SOURCE DATA:
[Start of section]

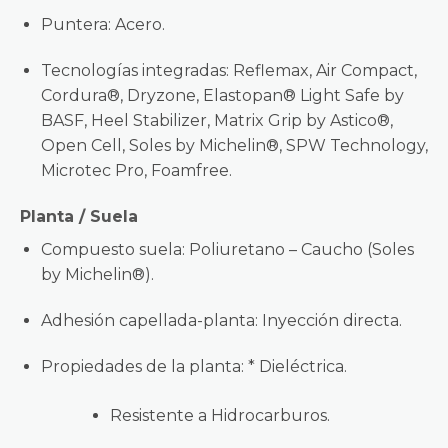
Puntera: Acero.
Tecnologías integradas: Reflemax, Air Compact,
Cordura®, Dryzone, Elastopan® Light Safe by
BASF, Heel Stabilizer, Matrix Grip by Astico®,
Open Cell, Soles by Michelin®, SPW Technology,
Microtec Pro, Foamfree.
Planta / Suela
Compuesto suela: Poliuretano – Caucho (Soles
by Michelin®).
Adhesión capellada-planta: Inyección directa.
Propiedades de la
planta:
* Dieléctrica.
Resistente a Hidrocarburos.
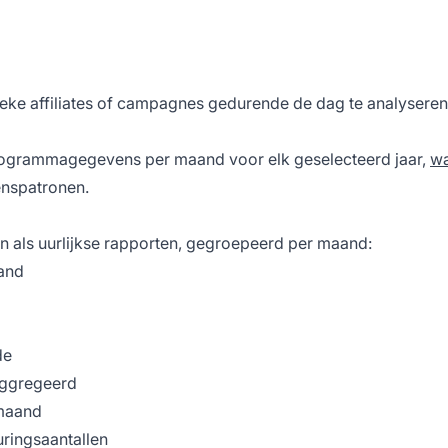
ifieke affiliates of campagnes gedurende de dag te analyseren
programmagegevens per maand voor elk geselecteerd jaar,
wa
enspatronen.
n als uurlijkse rapporten, gegroepeerd per maand:
aand
de
aggregeerd
 maand
uringsaantallen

[End of section]

TASK PROMPT:
Within the listing above, give again exactly every line from the line with "Tecnologías integradas: Reflemax, Air" through the line with "Resistente a Hidrocarburos.", both included, and no other line.

YOUR SOLUTION:
Tecnologías integradas: Reflemax, Air Compact,
Cordura®, Dryzone, Elastopan® Light Safe by
BASF, Heel Stabilizer, Matrix Grip by Astico®,
Open Cell, Soles by Michelin®, SPW Technology,
Microtec Pro, Foamfree.
Planta / Suela
Compuesto suela: Poliuretano – Caucho (Soles
by Michelin®).
Adhesión capellada-planta: Inyección directa.
Propiedades de la
planta:
* Dieléctrica.
Resistente a Hidrocarburos.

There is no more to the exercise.